C'est en lui souriant en retour que Rohane lui fît la promesse de lui parler à la moindre inconvénience. Elle était ravie de retrouver sa mère. Milo avait eu raison de la pousser à lui parler, elle lui en était reconnaissante.
"Que penses-tu de commencer ces soirées ensemble dès ce soir ? Un film ça te tente ?" Demanda Hélène, le visage déjà beaucoup moins marqué par toutes ses émotions négatives.
La jeune rousse acquiesça vigoureusement de la tête. Elle retourna à sa place et les deux femmes débutèrent leur repas. Le gratin était froid mais elles n'y accordaient pas grande importance. Elles s'étaient retrouvées et c'était le principal pour elles.

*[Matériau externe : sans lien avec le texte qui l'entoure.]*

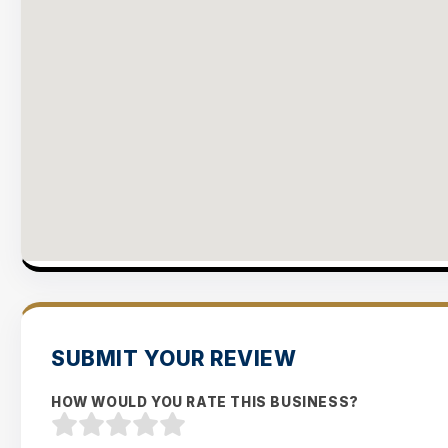
SUBMIT YOUR REVIEW
HOW WOULD YOU RATE THIS BUSINESS?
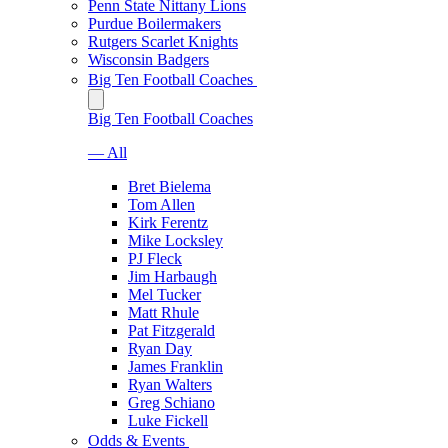
Penn State Nittany Lions
Purdue Boilermakers
Rutgers Scarlet Knights
Wisconsin Badgers
Big Ten Football Coaches
Big Ten Football Coaches
— All
Bret Bielema
Tom Allen
Kirk Ferentz
Mike Locksley
PJ Fleck
Jim Harbaugh
Mel Tucker
Matt Rhule
Pat Fitzgerald
Ryan Day
James Franklin
Ryan Walters
Greg Schiano
Luke Fickell
Odds & Events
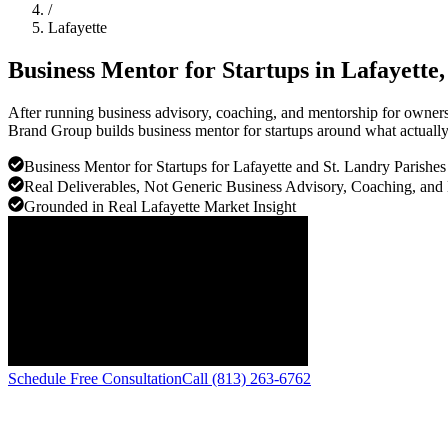
/
Lafayette
Business Mentor for Startups in
Lafayette
After running business advisory, coaching, and mentorship for owners a
Brand Group builds business mentor for startups around what actually 
Business Mentor for Startups for Lafayette and St. Landry Parishe
Real Deliverables, Not Generic Business Advisory, Coaching, and
Grounded in Real Lafayette Market Insight
Schedule Free Consultation
Call (813) 263-6762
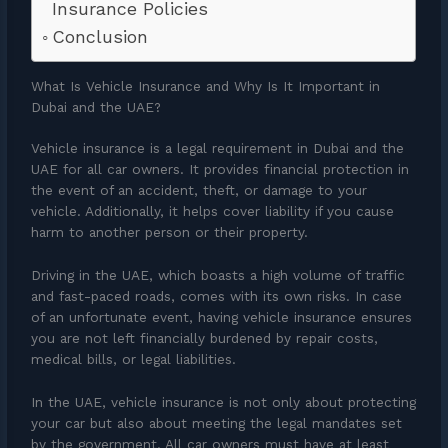
Insurance Policies
Conclusion
What Is Vehicle Insurance and Why Is It Important in
Dubai and the UAE?
Vehicle insurance is a legal requirement in Dubai and the
UAE for all car owners. It provides financial protection in
the event of an accident, theft, or damage to your
vehicle. Additionally, it helps cover liability if you cause
harm to another person or their property.
Driving in the UAE, which boasts a high volume of traffic
and fast-paced roads, comes with its own risks. In case
of an unfortunate event, having vehicle insurance ensures
you are not left financially burdened by repair costs,
medical bills, or legal liabilities.
In the UAE, vehicle insurance is not only about protecting
your car but also about meeting the legal mandates set
by the government. All car owners must have at least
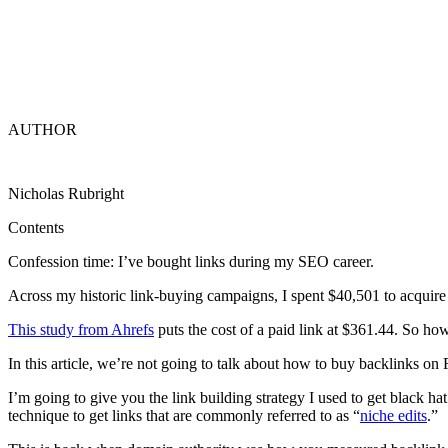
AUTHOR
Nicholas Rubright
Contents
Confession time: I’ve bought links during my SEO career.
Across my historic link-buying campaigns, I spent $40,501 to acquire 
This study from Ahrefs
puts the cost of a paid link at $361.44. So ho
In this article, we’re not going to talk about how to buy backlinks o
I’m going to give you the link building strategy I used to get black ha
technique to get links that are commonly referred to as “
niche edits
.”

Blottie sous la couverture à côté de sa mère qui cherchait un film à mettre un peu plus tard dans la soirée, Rohane aperçut Milo descendre, curieux de ne pas voir son amie remonter. Il n'assistait jamais aux repas entre mère et fille, souhaitant leur laisser une part d'intimité. Il s'étonna de voir la jeune femme aux côtés de sa mère et lui adressa un sourire timide auquel Rohane répondit tout en lui montrant son pouce en l'air. L'entité remonta s'installer dans la chambre de son amie, lui prit un stylo et quelques feuilles de papier et se mît à écrire.